The Muslim Bakarwal, who usually stop only briefly in Srinagar, have settled in for a few extra days this year for a community marriage. This group, of about 50 people, is traveling without their livestock, which others had already taken to the high pastures.

“It’s a life of hardship,” said a 40-year-old man named Gami as he lit a cooking fire for the camp’s wedding feast. “The skies above are hostile to us and so is the earth below. War, weather and wolf: All are hostile to us,” said Gami, who uses only one name.

South of Srinagar, in another Bakarwal camp, Nasreen Bano was caring for her baby, born last week during a forest stopover. Two days later, she began the trek to join her husband, who was already in the highlands.

“This is how it goes,” Bano said. “We keep moving, from one place to the other.”

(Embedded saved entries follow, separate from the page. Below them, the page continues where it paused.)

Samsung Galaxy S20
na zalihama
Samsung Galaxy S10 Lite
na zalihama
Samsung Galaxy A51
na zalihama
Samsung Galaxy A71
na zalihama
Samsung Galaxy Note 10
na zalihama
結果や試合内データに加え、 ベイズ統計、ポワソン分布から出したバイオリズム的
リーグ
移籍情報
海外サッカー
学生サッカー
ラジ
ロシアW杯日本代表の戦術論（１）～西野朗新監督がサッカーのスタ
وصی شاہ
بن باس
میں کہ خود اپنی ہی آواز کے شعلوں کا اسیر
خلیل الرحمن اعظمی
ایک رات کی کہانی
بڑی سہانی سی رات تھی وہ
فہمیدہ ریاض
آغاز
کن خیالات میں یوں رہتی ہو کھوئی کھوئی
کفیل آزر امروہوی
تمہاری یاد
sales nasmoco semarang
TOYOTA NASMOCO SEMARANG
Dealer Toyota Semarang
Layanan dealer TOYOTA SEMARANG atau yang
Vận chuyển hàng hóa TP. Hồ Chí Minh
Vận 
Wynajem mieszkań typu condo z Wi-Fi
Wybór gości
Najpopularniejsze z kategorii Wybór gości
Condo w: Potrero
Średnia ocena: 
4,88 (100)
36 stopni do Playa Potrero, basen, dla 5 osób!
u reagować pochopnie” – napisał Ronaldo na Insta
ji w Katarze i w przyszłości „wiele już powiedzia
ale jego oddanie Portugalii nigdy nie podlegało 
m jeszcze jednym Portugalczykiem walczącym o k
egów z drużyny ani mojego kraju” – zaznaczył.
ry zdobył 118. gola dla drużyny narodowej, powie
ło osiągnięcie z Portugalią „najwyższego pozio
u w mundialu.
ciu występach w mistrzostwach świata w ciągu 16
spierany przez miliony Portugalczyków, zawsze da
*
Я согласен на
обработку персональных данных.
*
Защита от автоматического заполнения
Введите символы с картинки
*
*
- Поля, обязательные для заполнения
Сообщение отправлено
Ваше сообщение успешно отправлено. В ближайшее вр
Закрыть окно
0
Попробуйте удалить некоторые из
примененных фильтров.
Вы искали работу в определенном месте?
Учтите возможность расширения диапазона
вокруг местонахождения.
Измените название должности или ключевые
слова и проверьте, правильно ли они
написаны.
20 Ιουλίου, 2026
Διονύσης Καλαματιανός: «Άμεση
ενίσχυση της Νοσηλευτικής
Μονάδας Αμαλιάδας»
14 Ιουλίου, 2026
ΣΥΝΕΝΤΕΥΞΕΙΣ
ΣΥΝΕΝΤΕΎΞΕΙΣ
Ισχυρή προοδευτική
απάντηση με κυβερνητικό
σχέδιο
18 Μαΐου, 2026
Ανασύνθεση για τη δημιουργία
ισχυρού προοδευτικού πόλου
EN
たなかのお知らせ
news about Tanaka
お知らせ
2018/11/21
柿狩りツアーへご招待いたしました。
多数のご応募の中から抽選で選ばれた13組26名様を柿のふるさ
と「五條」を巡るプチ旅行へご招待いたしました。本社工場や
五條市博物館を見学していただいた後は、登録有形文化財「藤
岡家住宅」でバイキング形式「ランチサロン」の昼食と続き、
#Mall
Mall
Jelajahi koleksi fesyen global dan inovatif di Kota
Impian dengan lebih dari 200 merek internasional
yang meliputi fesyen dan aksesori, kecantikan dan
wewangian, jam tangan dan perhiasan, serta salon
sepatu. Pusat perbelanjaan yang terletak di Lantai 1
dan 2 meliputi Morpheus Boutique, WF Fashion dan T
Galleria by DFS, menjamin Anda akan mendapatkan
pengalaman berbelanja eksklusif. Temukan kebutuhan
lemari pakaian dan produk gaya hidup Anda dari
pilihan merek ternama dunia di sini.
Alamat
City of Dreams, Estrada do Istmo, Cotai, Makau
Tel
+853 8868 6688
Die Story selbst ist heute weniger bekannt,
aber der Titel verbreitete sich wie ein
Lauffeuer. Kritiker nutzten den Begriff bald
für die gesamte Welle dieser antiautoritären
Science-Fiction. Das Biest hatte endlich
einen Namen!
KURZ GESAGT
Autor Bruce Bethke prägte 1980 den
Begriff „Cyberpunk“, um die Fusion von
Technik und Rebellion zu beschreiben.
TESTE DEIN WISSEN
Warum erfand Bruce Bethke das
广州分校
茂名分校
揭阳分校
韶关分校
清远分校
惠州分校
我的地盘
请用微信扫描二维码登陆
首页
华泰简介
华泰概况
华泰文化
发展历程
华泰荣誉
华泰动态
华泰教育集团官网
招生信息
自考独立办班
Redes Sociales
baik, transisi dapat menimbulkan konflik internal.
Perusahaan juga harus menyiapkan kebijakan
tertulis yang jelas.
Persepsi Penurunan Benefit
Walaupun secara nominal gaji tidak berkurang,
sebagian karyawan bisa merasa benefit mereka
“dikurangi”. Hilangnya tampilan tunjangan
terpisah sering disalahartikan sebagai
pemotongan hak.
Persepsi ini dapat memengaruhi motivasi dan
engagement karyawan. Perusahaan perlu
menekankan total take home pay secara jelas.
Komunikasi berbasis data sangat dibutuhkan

In this May 9, 2018, photo, Kashmiri nomadic Bakarwals along with their horses walk on a deserted road as it rains near Dubgan, 70 kilometers (43 miles) south of Srinagar, Indian controlled Kashmir. (AP Photo/Dar Yasin)

But life for the Bakarwal is changing. Cities are closing in on their grazing lands and traditional paths. Some of the 200,000 or so Bakarwal have begun building permanent homes, sometimes sparking hostility with people living in those areas, many of them Hindu.

That hostility turned to horror with the January gang-rape and killing of an 8-year-old Bakarwal girl, making the nomads wonder what sort of place they have in today’s India.

“It’s not the same for us anymore. Not only have our lives been made difficult because we’ve been restricted from moving freely, but now we’re also under physical attack,” said one Bakarwal, Mohammed Aslam, cutting mutton for the feast.

In this May 9, 2018, photo, Ghulam Nabi, a Kashmiri nomadic Bakarwal walks on a slippery snow covered mountain track as he tends to his 4 remaining sheep out of a heard of 50 sheep and goats which slipped to death on the same track at Peer Ki Gali, 80 kilometers (50 miles) south of Srinagar, Indian controlled Kashmir. (AP Photo/Dar Yasin)

Like many of India’s religious minorities, particularly its Muslims, the Bakarwals have felt increasingly isolated as attacks by Hindu extremist groups have risen after the Hindu nationalist Bharatiya Janata Party, or BJP, was swept into power in India in 2014. The religious divide widened even further in Jammu-Kashmir state when the BJP formed a coalition government with a regional party. The Himalayan region of Kashmir is claimed in its entirety by both India and Pakistan but divided between them.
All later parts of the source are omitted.